Lincoln and August 15th
Liberation Day, Aug. 15, stirs complex emotions for Koreans. It marks the hopeful end of Japanese colonial rule in 1945.
That hopeful moment, however, gave way to intense political infighting as the United States and the Soviet Union jockeyed for hegemony over the Korean Peninsula. By 1948, the protracted power game led to the establishment of two Korean states. The two states fought a terrible war from 1950-53, and have remained adversaries ever since.
Abraham Lincoln knew nothing of Korea, but his words offer much wisdom for Korea's bittersweet liberation. Lincoln's life story has become myth and he towers over all other American presidents. Some historians rank him as one of the greatest leaders of all time. What made Lincoln so great and why is relevant to Korea now?
The keys to his greatness are empathy and leadership. At the end of his second inaugural address in 1865, he reached out to the South as it was nearing defeat: ``With malice toward none; with charity for all; with firmness in the right as God gives us to see the right, let us strive on to finish the work we are in; to bind up the nation's wounds; to care for him who shall have borne the battle, and for his widow, and his orphan ― to do all which may achieve and cherish a just, and lasting peace, among ourselves, and with all nations."
He showed great empathy with those on both sides that had suffered in the Civil War, offering to forgive the South and bring it back into the nation.
During the war, Lincoln frequently visited battle sites to thank the soldiers. His opposition to slavery was based on empathy for the slave as he expressed in 1858: ``As I would not be a slave, so I would not be a master. This expresses my idea of democracy. Whatever differs from this, to the extent of the difference, is no democracy."
Yet he was also a strong leader with firm beliefs. Between his election in November 1860 and his inauguration in March 1861, the South had succeeded and formed the Confederate States of America. Much of the federal bureaucracy and the military were in disarray. Many in the North were content to let the South succeed, but Lincoln believed that the Union must remain whole and that a war to achieve that goal was just. Lincoln focused his efforts entirely on the goal of winning the war and reuniting the nation so that, as he put it in the Gettysburg Address, ``Government of the people, by the people, and for the people shall not perish from the earth."
Compared to the opportunistic, poll-addicted politicians of today, Lincoln towers yet higher. His empathy was genuine, his beliefs firm.

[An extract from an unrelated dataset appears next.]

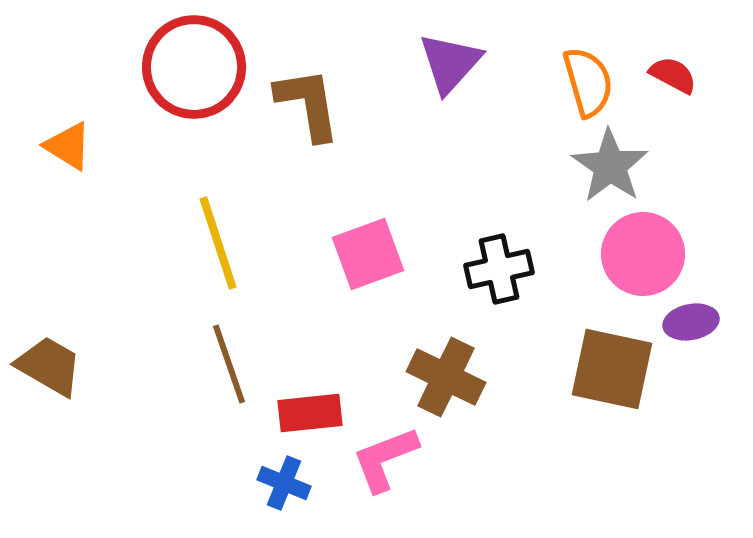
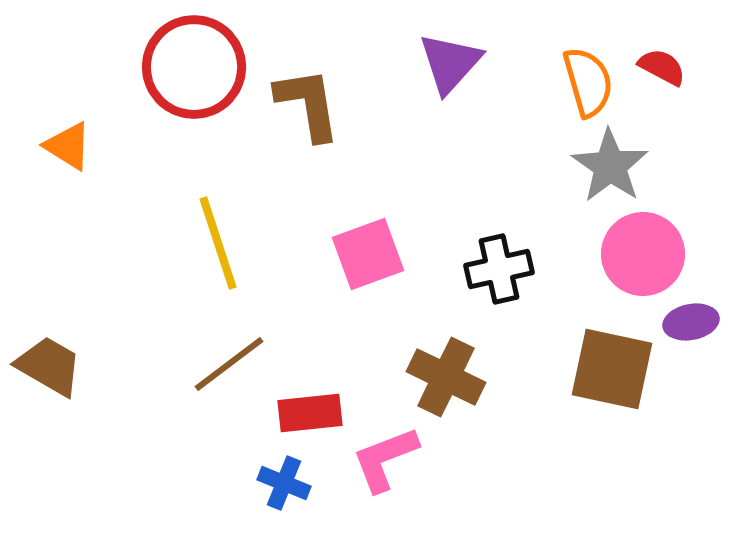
red semicircle: moved 11 px left, 8 px up
brown line: rotated 72 degrees clockwise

He was a leader, not a consumable image or ideology.
His empathy and leadership are specifically what Korea will need to complete the hope of August 15th. In his first inaugural address as war clouds gathered Lincoln stated, ``We are not enemies, but friends. We must not be enemies. Though passion may have strained, it must not break our bonds of affection." To unite and become one, Koreans will need to develop bonds of affection that go deeper than the ideological notion of a single race.

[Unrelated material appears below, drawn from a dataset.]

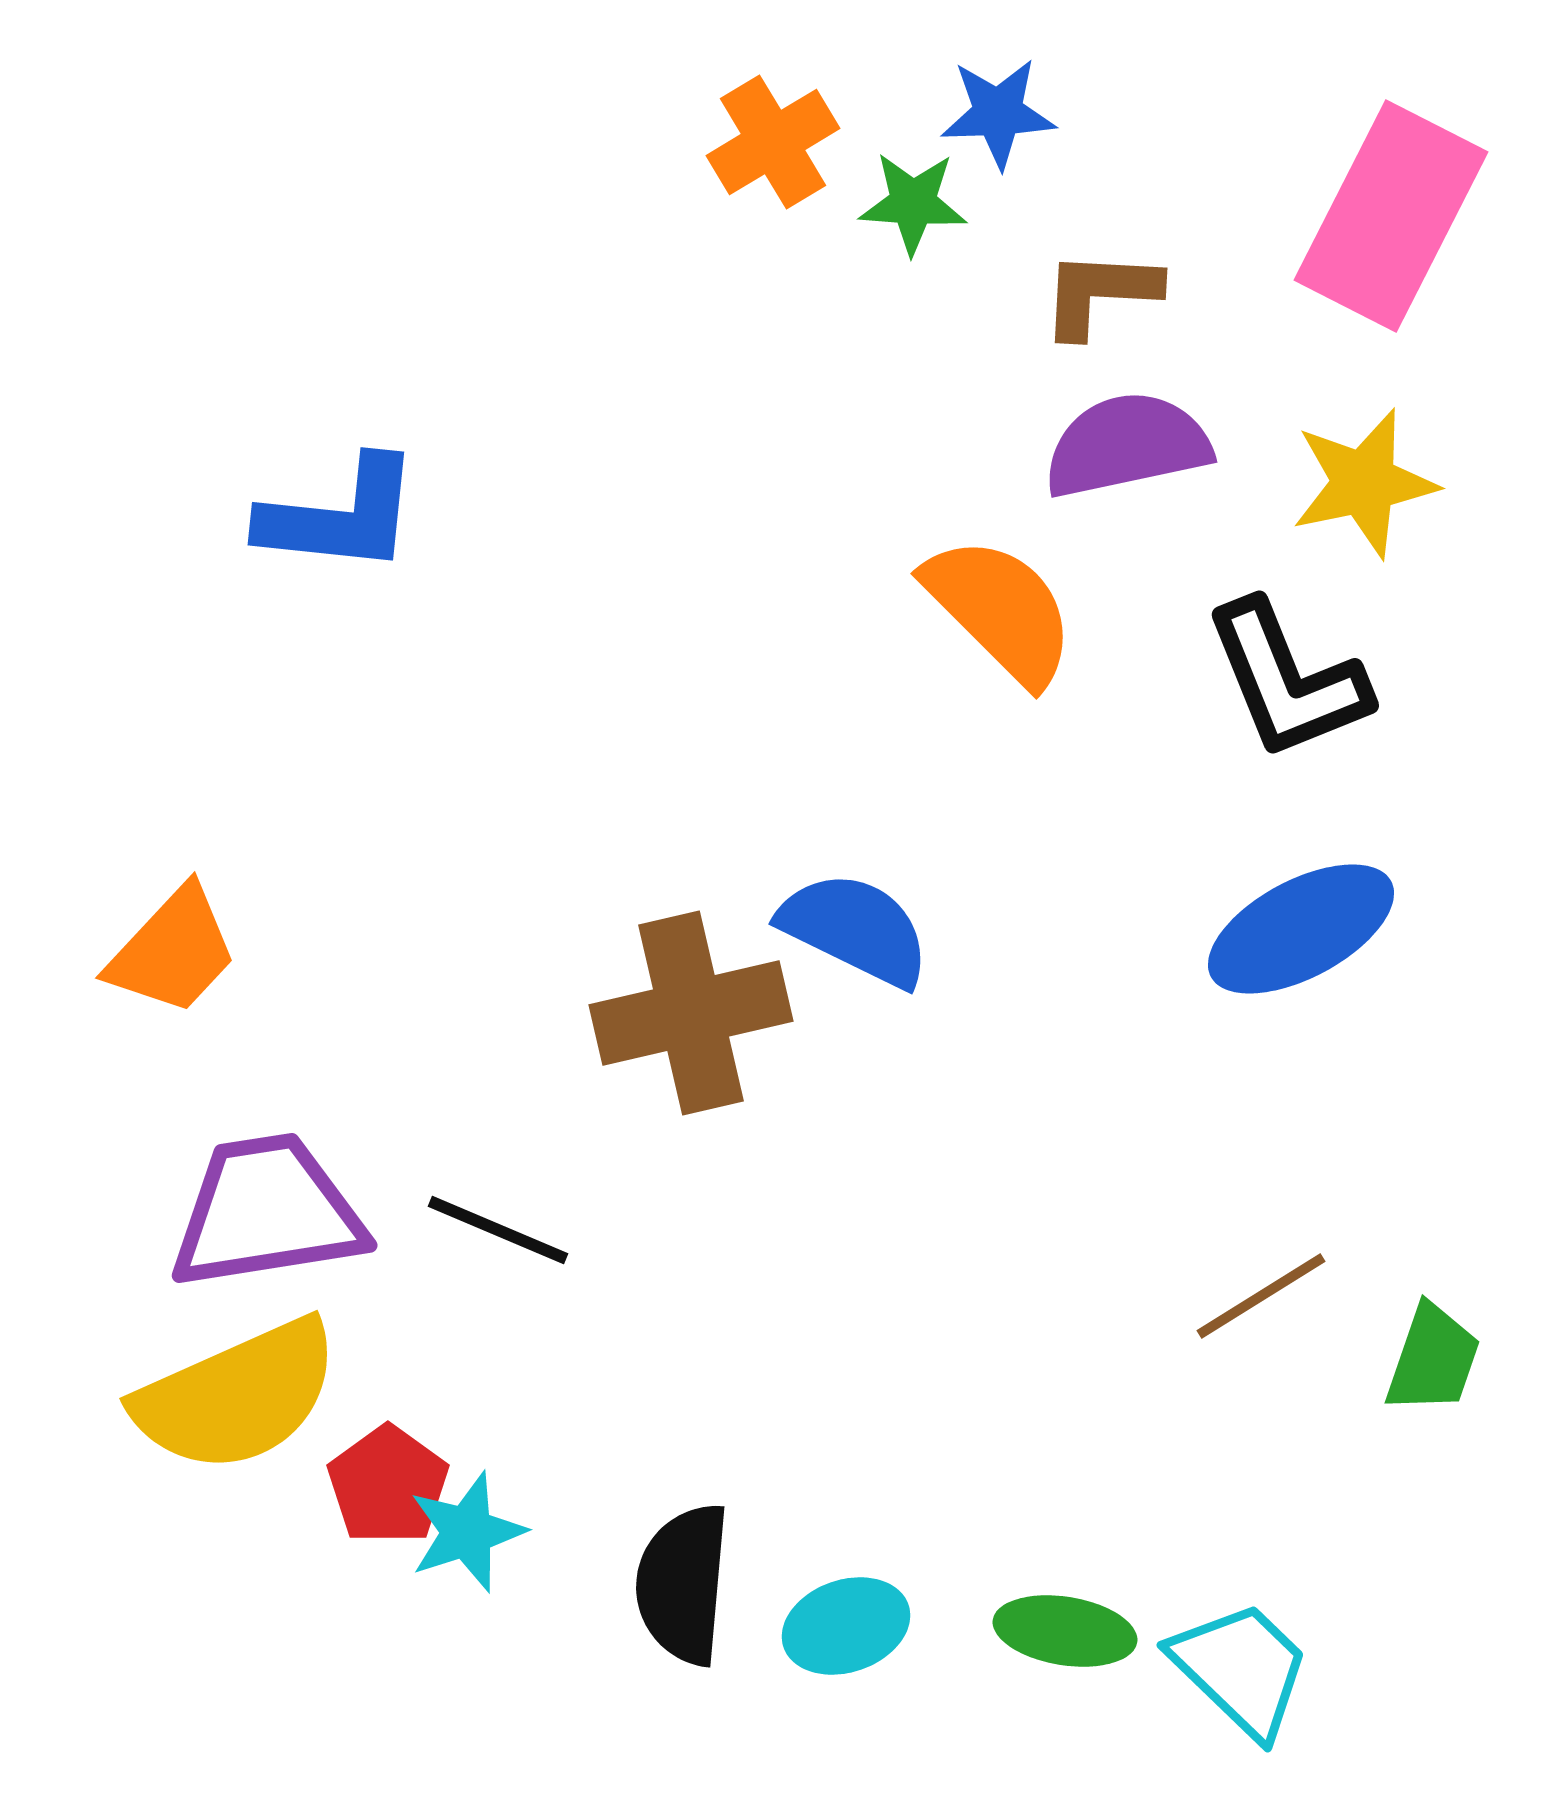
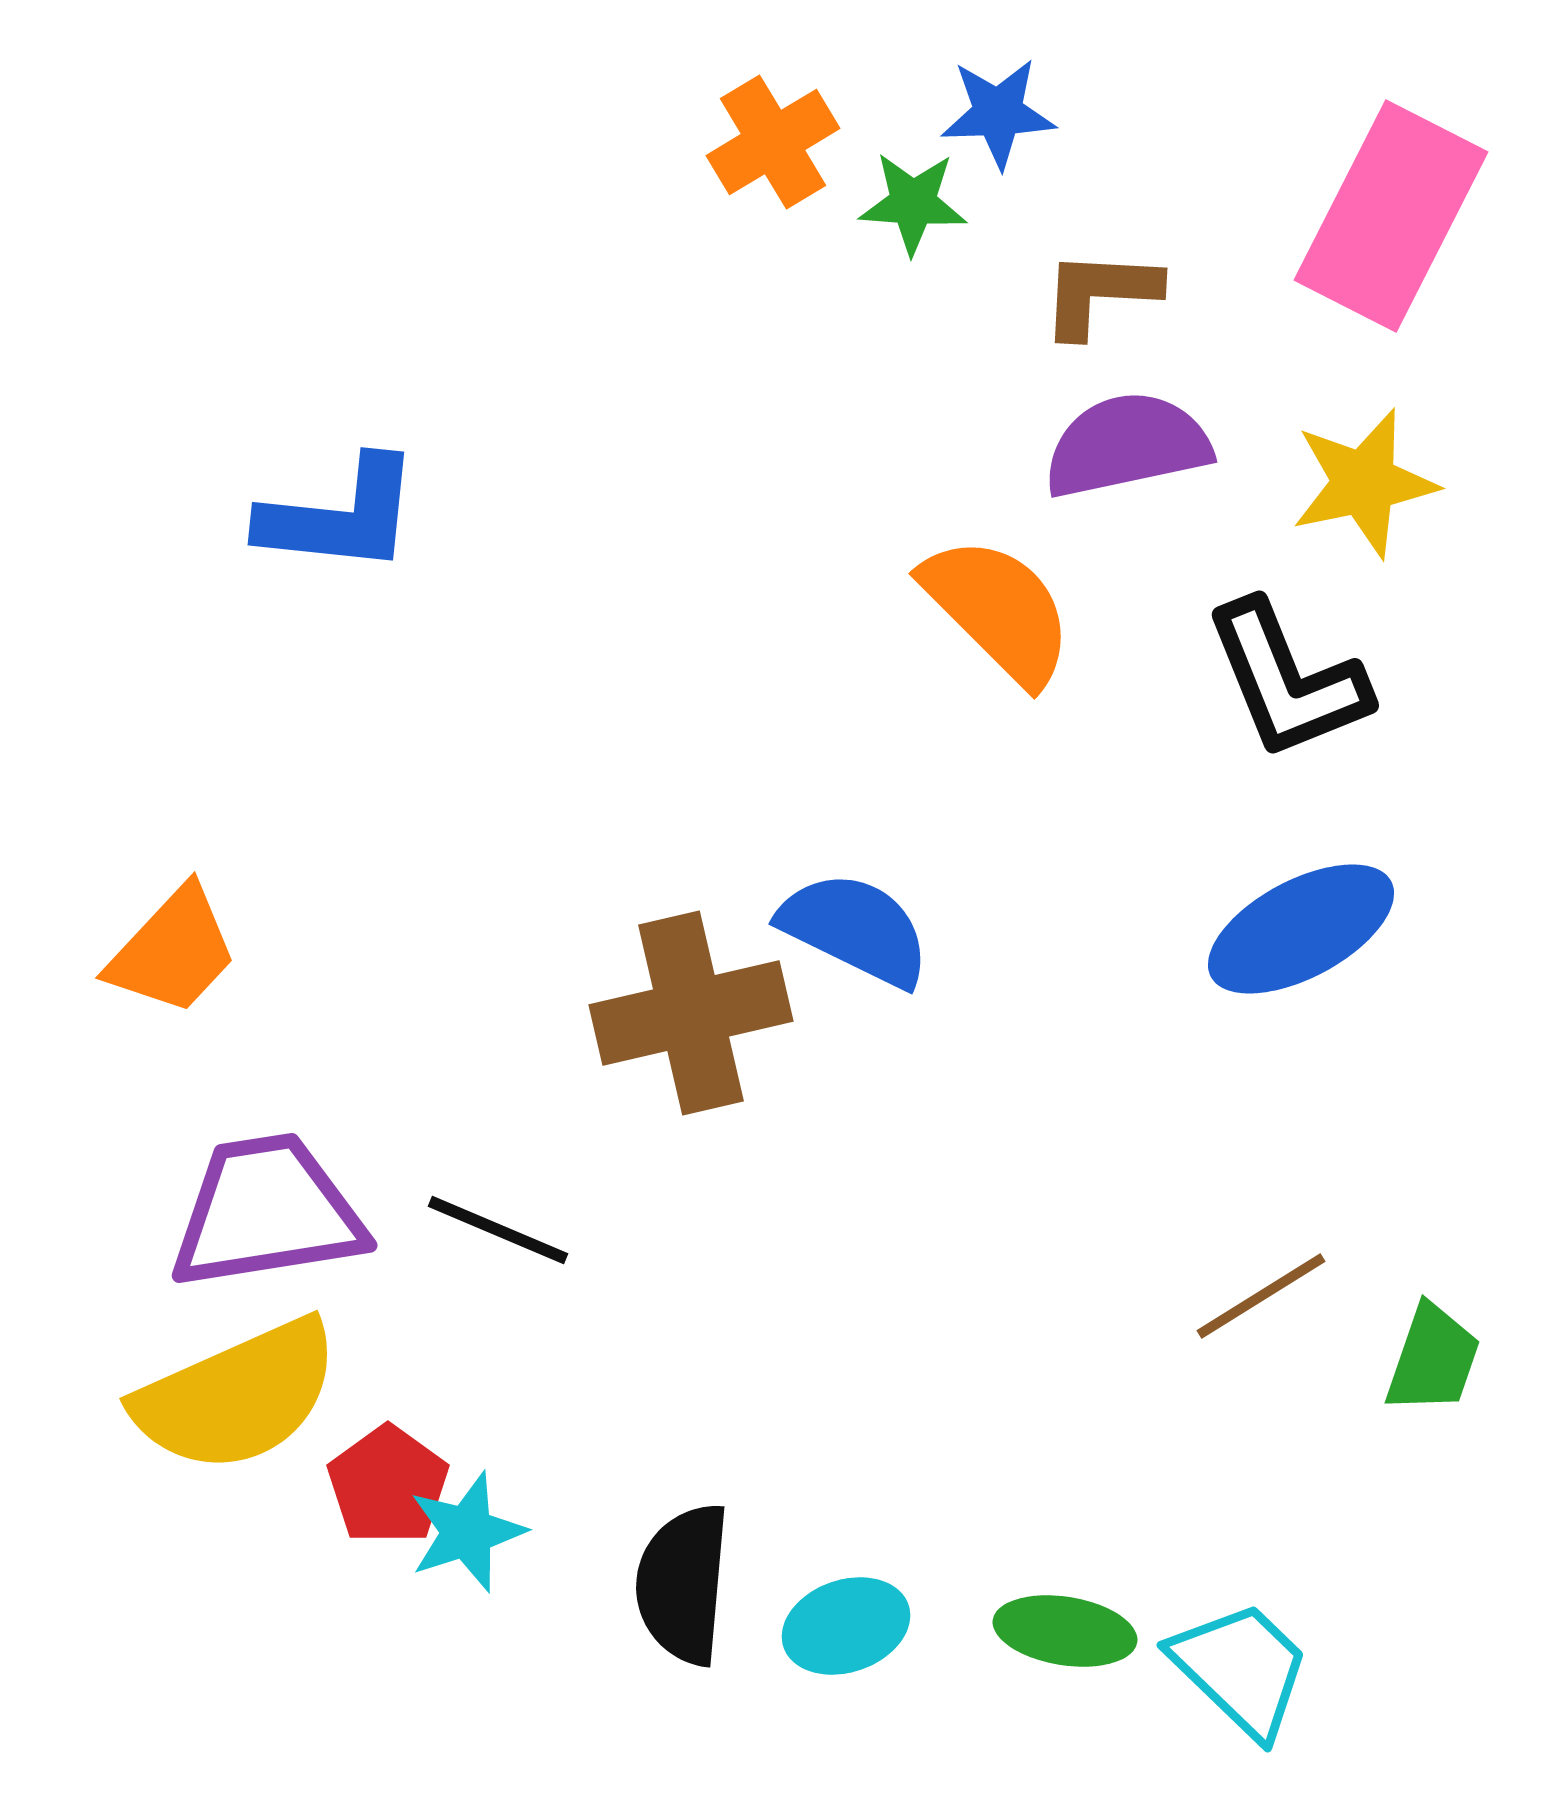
orange semicircle: moved 2 px left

Bringing two states that had once been one together requires monumental leadership. Lincoln's firm beliefs came from his powerful vision of democracy and equal opportunity. This vision was rooted in a deep understanding of the democratic thought and republican government. To bring the two Koreas together will require a vision for the unified nation and the leadership to turn that vision into reality.

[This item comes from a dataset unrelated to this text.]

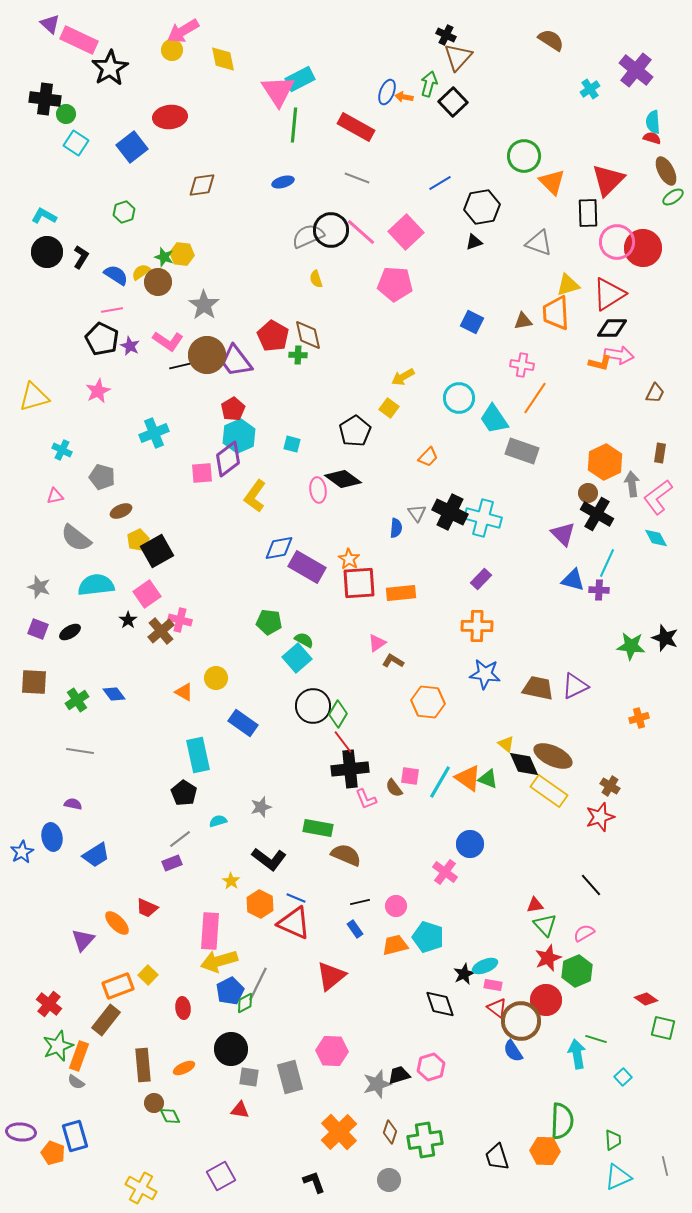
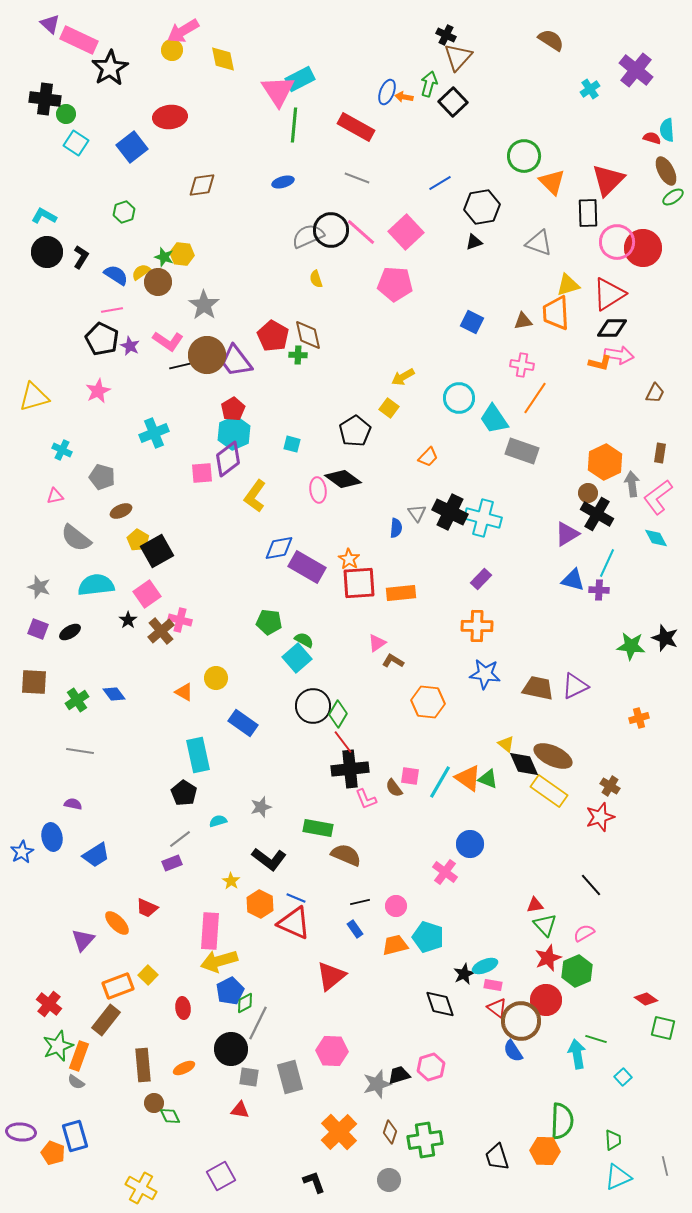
cyan semicircle at (653, 122): moved 14 px right, 8 px down
cyan hexagon at (239, 436): moved 5 px left, 3 px up
purple triangle at (563, 534): moved 4 px right; rotated 44 degrees clockwise
yellow pentagon at (138, 540): rotated 15 degrees counterclockwise
gray line at (258, 984): moved 39 px down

At present, the vision thing, as it is often called, is highly problematic in Korea. North Korea has clear vision of what unified nation should look like, but it assumes conquest of the South. South Korea, meanwhile, has an amorphous vision that focuses on crises management upon collapse of the North.
The irony in the vision thing is that North Korea's certitude mirrors Lincoln's. The contents of the vision, however, have caused great suffering among the people and have turned it into a pariah in the world community. Lincoln's democratic vision, by contrast, has become almost universal.
South Korea has adopted it, but have not always put it into practice. After winning re-election in 1864, Lincoln said, ``We cannot have free government without free elections, and if the rebellion could force us to forego, or postpone a national election, it might fairly claim to have already conquered and ruined us." All food for thought on yet another complex Liberation Day.